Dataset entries

┄┄┄┄┄┄

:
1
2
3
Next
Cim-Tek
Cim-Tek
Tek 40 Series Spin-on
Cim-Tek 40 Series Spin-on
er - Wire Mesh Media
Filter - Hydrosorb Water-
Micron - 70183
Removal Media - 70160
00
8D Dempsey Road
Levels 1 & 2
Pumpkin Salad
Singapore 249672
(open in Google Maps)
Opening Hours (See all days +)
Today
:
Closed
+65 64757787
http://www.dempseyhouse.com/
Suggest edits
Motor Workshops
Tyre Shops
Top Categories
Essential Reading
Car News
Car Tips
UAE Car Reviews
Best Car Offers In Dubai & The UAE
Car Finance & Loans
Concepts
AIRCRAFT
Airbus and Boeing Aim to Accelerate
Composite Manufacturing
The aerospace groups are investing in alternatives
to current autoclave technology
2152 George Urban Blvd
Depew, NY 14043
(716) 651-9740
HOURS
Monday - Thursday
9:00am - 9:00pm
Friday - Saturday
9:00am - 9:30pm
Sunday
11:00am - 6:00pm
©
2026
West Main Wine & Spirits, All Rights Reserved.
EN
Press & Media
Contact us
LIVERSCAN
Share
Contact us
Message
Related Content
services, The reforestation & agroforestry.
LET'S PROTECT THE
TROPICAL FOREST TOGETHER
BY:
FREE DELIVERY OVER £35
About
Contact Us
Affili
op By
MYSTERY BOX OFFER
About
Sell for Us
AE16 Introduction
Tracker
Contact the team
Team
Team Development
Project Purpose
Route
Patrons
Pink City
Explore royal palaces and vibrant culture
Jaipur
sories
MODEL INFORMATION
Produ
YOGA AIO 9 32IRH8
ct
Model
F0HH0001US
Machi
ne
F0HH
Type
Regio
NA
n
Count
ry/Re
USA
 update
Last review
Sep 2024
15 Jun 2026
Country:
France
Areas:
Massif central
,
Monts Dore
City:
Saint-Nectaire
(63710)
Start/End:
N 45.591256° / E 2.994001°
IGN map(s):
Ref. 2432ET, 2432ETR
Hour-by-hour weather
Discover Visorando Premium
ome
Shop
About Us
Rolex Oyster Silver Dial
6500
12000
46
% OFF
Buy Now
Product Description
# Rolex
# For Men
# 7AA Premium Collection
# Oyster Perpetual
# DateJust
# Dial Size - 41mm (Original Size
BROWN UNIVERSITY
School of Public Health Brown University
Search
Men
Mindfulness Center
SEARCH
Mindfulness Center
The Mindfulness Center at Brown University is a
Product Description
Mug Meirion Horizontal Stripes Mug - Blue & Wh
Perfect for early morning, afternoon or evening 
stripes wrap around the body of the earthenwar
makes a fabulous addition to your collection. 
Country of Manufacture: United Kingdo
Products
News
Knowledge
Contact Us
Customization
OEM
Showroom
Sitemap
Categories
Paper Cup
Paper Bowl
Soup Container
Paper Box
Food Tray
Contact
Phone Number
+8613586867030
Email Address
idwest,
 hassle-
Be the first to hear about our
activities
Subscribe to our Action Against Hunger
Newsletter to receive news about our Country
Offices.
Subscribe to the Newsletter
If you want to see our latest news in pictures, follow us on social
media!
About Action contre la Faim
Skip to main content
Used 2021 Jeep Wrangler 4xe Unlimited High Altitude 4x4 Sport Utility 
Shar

┄┄┄┄┄┄

## Assigned task
Restate exactly the records above from their first line through the line that holds "UAE Car Reviews", please, including both and leaving out all others.

## Written solution
:
1
2
3
Next
Cim-Tek
Cim-Tek
Tek 40 Series Spin-on
Cim-Tek 40 Series Spin-on
er - Wire Mesh Media
Filter - Hydrosorb Water-
Micron - 70183
Removal Media - 70160
00
8D Dempsey Road
Levels 1 & 2
Pumpkin Salad
Singapore 249672
(open in Google Maps)
Opening Hours (See all days +)
Today
:
Closed
+65 64757787
http://www.dempseyhouse.com/
Suggest edits
Motor Workshops
Tyre Shops
Top Categories
Essential Reading
Car News
Car Tips
UAE Car Reviews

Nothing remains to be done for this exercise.